About six Nels comes back inside, breathless, smelling of black powder and ozone. “What have you been up to?” I ask. I’m thinking of all those years the children needed so much supervision – gone, poof! – and they are young adults now. As evidenced by the next thing my son says: “I’ve been lighting fireworks – and cleaning up after people,” he tells me as he holds aloft a garbage bag full of the miscellany of this most litter-prone holiday.    

While I rest, Ralph packs up a picnic dinner. We pull out a quilt and grab coats, and drive down to the river. I suppose I love small-town life as we can park only a few feet away from the shore, and walk to find a comfortable spot on the green grass. I can smell sugar in the air from cotton candy, heavy marijuana smoke. Talk is pleasant, no fighting, no loud drunken brawling. My body feels chill and even in a coat I sidle up to the warm chest of my husband, holding myself close to his familiar form.
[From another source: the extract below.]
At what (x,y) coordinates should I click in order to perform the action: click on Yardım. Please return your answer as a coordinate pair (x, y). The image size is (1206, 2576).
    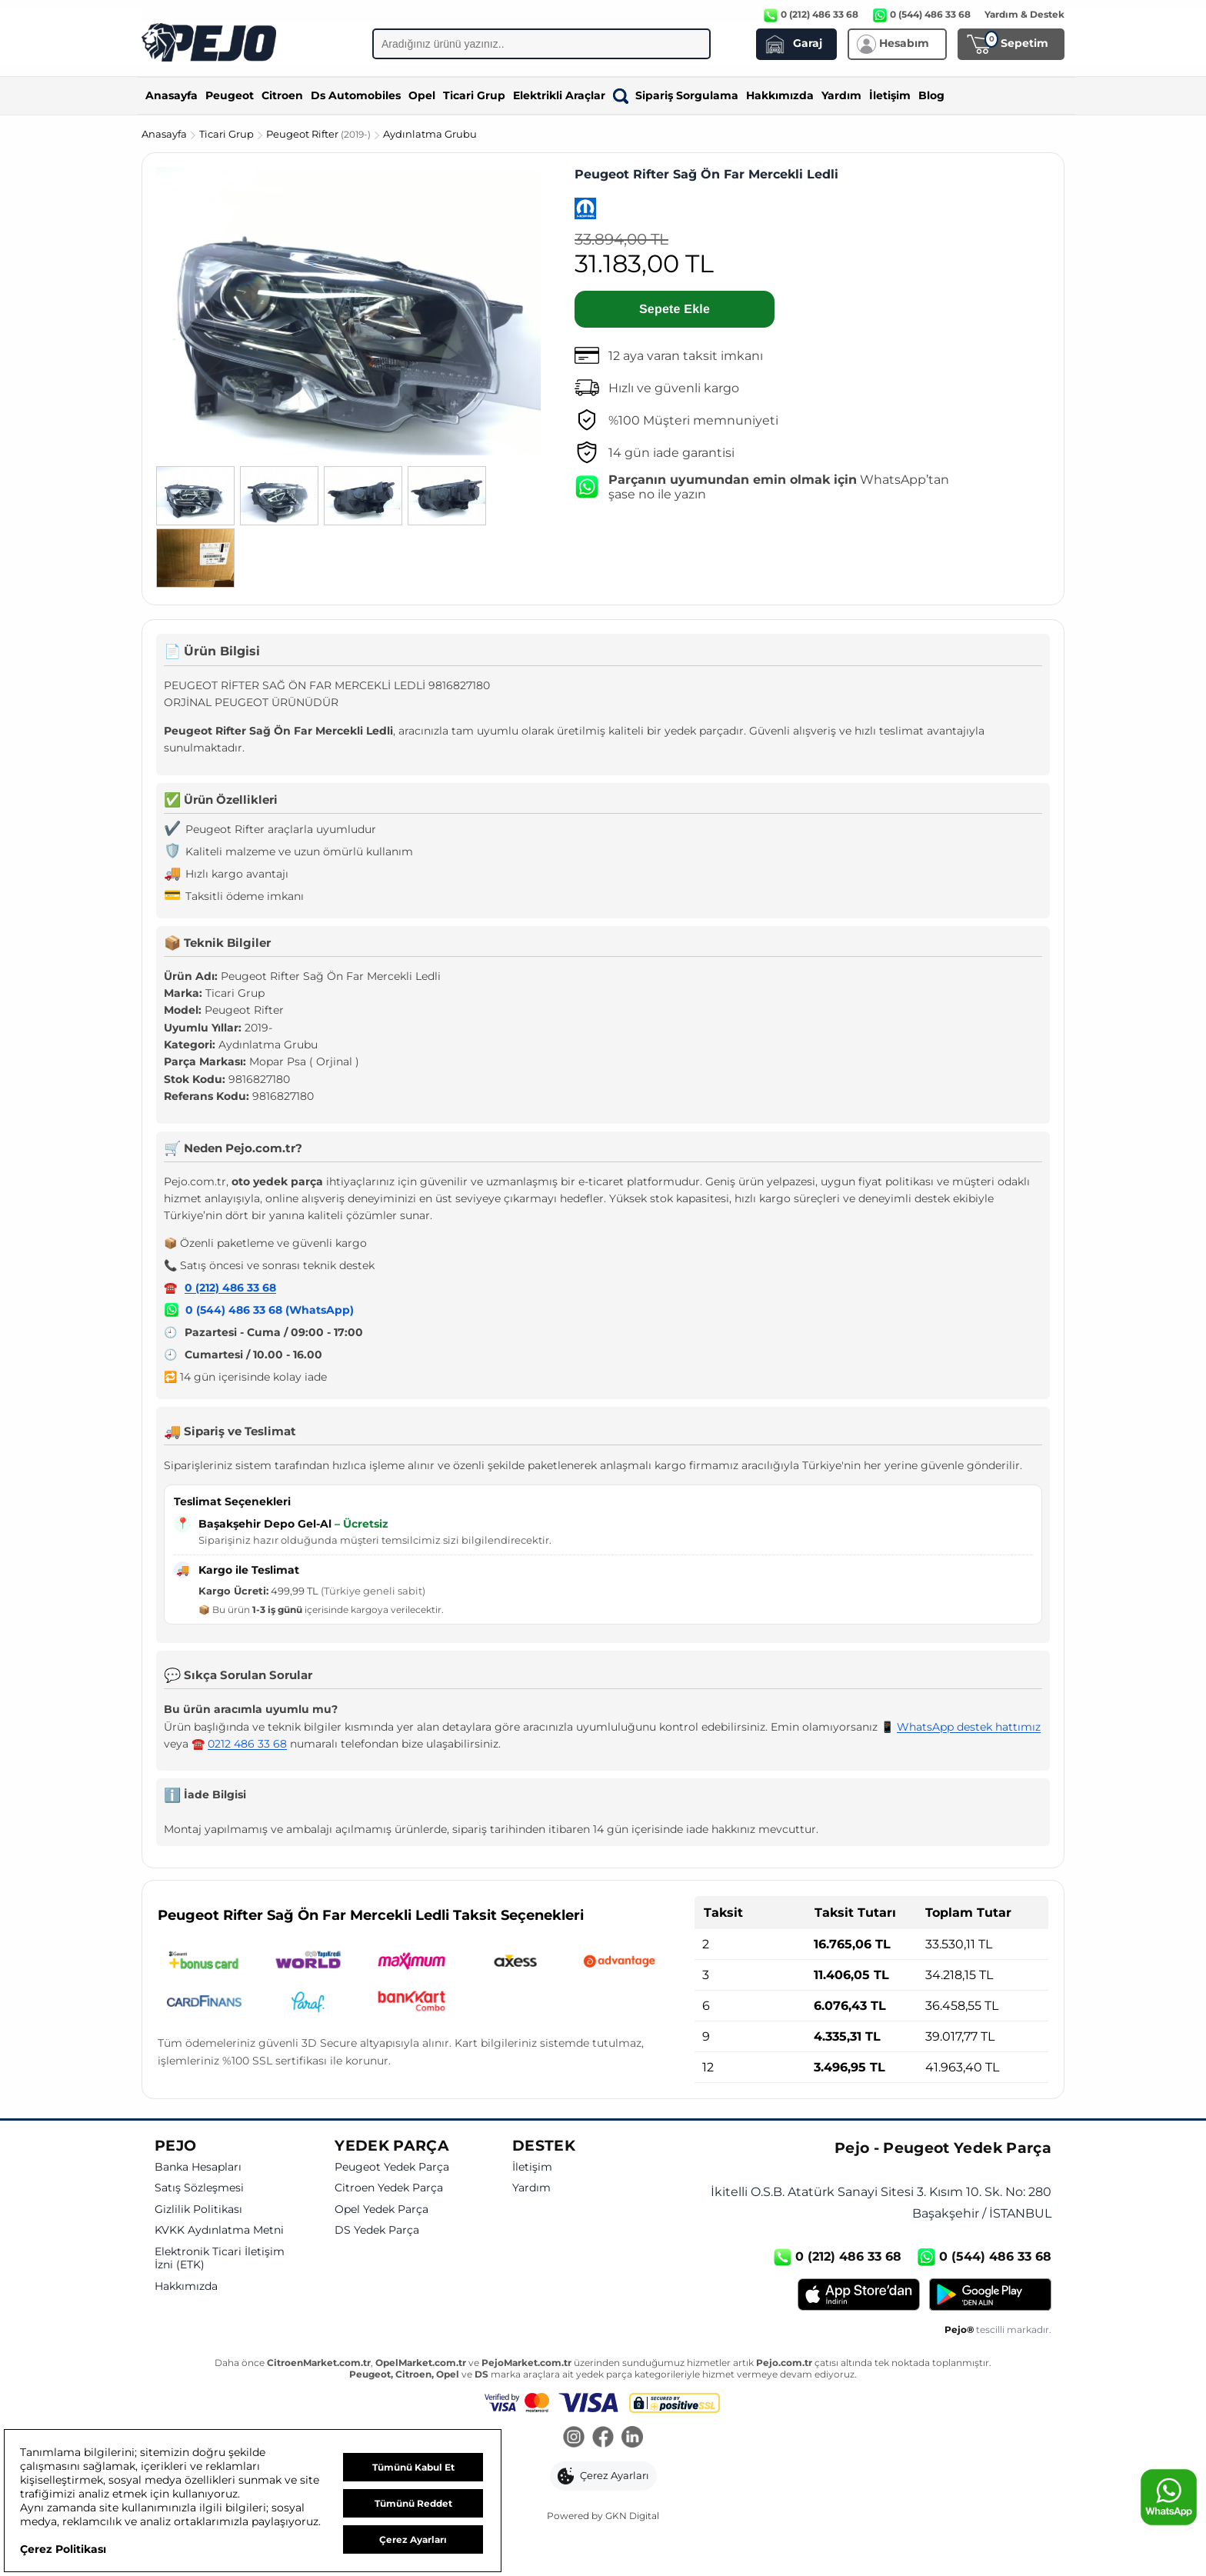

His strong arms and the way he smells, clean like fresh-cut grass and so comforting. I can’t hold anyone in my family for long without my 13 year old slipping in between us. The whole evening the children are holding me close or holding my hand. They are a great comfort to me even as old as they are, they seek out touch as much as they did when they were small.

The big fireworks display, when it launches, regales us with a half hour of successive incredible pyrotechnics. My favorites are the waterfall-like gentle rains, and the little after-crackles of some of the larger multistage blooms. As a family we are held together in complete comfort and intimacy, safe on our little quilt, a soft cotton island in a sea of green grass.

The drive home is a cautious one, but passes without incident. The celebrations have kicked up in our neighborhood; my cats and dog, however, are calm. The house begins to settle; I can only hear the washing machine and the pop-pop-pop and the pleasant music from my son’s Minecraft game. Time for a hot shower and time to rest, and tomorrow to take up work again, to what end I’m never entirely sure.